Sometimes, the only way to learn the rest of the story is to hunker down and read the entire text of court documents.
Whenever the Rineharts took each other to court, they apparently kept coming back for more litigation. We saw that after Simon Rinehart's death in Perry County, Ohio, back in 1853. Discovering mention of another court case—this time, brought by Simon's son-in-law, Isaac Brown—I went back to look at the details of this subsequent case. That litigation, in turn, brought up arguments between some of the children of Anna Rinehart, Simon's second wife, and his son Jesse. The contention centered around whether Simon had, before his death, given his son Jesse a certain additional piece of land.
Meanwhile, to complicate the matter following the death of their mother, who died intestate, Anna's remaining eight children squabbled over whether her land should be divided eight ways or seven. But don't think we'd arrive at the end of the story with a simple legal decision. During the time those Rinehart descendants' case worked its way through the court system, other events occurred.
For one thing, Anna's three single daughters who had been residing with their parents in the 1850 census—Hannah, Lucinda, and Charlotte—began to experience health problems as they aged.

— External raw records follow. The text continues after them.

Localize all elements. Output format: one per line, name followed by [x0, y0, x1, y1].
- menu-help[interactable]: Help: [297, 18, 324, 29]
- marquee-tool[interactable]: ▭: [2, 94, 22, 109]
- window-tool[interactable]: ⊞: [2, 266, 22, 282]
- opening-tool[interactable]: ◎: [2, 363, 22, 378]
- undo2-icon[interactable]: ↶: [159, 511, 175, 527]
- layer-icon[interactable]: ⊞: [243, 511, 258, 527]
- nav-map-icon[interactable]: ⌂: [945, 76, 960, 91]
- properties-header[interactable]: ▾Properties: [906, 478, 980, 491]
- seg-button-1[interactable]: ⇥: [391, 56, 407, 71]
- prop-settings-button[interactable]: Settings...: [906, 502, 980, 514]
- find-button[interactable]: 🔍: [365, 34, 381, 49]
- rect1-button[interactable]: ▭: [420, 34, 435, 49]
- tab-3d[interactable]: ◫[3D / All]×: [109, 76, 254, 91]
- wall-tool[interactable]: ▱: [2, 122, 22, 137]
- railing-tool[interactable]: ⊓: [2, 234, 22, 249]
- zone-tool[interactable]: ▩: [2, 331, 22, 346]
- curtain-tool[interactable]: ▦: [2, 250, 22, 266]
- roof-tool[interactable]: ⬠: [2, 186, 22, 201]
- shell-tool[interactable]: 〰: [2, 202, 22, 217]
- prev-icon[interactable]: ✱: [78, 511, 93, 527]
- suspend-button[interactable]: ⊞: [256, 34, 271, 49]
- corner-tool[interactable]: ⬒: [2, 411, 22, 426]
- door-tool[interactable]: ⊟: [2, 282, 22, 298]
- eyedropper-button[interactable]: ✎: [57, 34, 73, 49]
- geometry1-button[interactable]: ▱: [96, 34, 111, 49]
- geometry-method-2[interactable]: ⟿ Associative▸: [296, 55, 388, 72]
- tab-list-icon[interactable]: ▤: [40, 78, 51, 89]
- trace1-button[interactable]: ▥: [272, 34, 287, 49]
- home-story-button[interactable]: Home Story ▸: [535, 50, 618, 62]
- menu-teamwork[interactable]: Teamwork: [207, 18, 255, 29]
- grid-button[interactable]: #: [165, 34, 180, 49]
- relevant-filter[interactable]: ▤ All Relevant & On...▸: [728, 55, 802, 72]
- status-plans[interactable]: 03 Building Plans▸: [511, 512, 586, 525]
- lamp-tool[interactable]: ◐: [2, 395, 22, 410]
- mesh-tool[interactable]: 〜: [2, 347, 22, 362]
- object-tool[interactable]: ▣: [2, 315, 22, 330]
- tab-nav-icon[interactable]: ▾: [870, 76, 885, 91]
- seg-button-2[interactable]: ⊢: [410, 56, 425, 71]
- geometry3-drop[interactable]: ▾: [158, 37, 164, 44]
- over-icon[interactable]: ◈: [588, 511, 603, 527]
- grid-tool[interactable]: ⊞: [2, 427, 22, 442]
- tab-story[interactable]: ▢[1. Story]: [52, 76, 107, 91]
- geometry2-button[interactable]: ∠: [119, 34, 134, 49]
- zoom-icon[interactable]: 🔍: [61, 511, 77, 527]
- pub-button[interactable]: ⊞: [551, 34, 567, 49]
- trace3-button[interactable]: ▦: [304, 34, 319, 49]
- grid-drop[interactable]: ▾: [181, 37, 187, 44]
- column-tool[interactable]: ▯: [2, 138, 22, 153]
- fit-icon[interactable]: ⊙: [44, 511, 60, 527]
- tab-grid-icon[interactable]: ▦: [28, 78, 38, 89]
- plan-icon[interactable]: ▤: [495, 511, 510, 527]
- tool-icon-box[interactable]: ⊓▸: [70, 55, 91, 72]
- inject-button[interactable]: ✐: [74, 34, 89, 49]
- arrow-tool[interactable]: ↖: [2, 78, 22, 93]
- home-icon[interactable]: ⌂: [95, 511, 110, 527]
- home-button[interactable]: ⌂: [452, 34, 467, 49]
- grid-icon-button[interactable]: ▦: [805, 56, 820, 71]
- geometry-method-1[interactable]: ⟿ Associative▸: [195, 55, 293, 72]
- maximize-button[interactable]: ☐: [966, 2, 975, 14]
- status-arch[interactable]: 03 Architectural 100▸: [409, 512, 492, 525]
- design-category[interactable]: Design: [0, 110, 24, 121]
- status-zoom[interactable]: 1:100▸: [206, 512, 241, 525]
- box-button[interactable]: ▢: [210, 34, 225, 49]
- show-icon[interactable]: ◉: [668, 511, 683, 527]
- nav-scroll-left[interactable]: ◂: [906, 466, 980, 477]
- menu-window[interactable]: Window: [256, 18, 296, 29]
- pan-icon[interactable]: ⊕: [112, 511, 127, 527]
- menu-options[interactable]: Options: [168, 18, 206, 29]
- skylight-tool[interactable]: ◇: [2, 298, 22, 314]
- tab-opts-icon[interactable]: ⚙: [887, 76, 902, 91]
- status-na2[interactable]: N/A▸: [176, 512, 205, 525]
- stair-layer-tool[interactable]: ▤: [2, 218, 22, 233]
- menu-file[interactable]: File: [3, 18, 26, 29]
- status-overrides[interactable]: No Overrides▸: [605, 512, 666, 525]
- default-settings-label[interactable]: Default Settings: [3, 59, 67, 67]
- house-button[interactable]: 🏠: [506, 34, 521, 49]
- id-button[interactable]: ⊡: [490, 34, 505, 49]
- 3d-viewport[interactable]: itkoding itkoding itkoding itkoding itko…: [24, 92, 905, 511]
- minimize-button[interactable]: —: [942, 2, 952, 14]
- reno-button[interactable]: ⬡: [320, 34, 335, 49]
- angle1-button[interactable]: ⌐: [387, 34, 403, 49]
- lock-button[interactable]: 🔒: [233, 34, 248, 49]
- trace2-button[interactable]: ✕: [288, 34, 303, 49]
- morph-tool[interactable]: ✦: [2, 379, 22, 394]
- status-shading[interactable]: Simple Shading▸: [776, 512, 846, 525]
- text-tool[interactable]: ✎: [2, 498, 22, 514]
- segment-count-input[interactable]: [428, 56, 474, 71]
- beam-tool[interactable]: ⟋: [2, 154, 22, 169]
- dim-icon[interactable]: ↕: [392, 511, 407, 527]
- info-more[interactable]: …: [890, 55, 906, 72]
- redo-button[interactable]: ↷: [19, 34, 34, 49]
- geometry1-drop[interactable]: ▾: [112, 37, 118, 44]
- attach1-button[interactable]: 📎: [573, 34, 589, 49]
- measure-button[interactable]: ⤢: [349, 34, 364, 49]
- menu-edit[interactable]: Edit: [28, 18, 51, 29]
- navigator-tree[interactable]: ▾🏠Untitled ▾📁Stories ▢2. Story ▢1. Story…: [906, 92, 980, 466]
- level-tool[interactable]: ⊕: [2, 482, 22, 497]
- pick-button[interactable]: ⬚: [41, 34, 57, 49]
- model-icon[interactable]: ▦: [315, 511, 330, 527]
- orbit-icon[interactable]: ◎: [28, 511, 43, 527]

Charlotte, in particular, had been noted in that census to have been "idiotic." Sometime before the death of their mother, Charlotte was in such need of extra care that the Perry County court appointed her brother Jesse as her guardian.
In the midst of the court proceedings due to Anna dying intestate, mention was made of Charlotte's subsequent death in 1861. That, perhaps, might not have been noted, except that in the squabble over division of their mother's land, Jesse brought up the issue of costs borne by him for his sister's funeral and burial expenses, which he felt should be addressed as they considered division of Anna's estate.
There was, however, that one other contention: whether before his death, Simon had given another parcel of land to Jesse, and if that resolved whether Jesse should be included in this later division of Anna's land.
The resolution of that dispute? I can't say. I'm still reading through pages and pages of court documents. However, one thing is sure: you can learn a lot about a family, just by reading up on all their arguments aired in the public setting of a courtroom.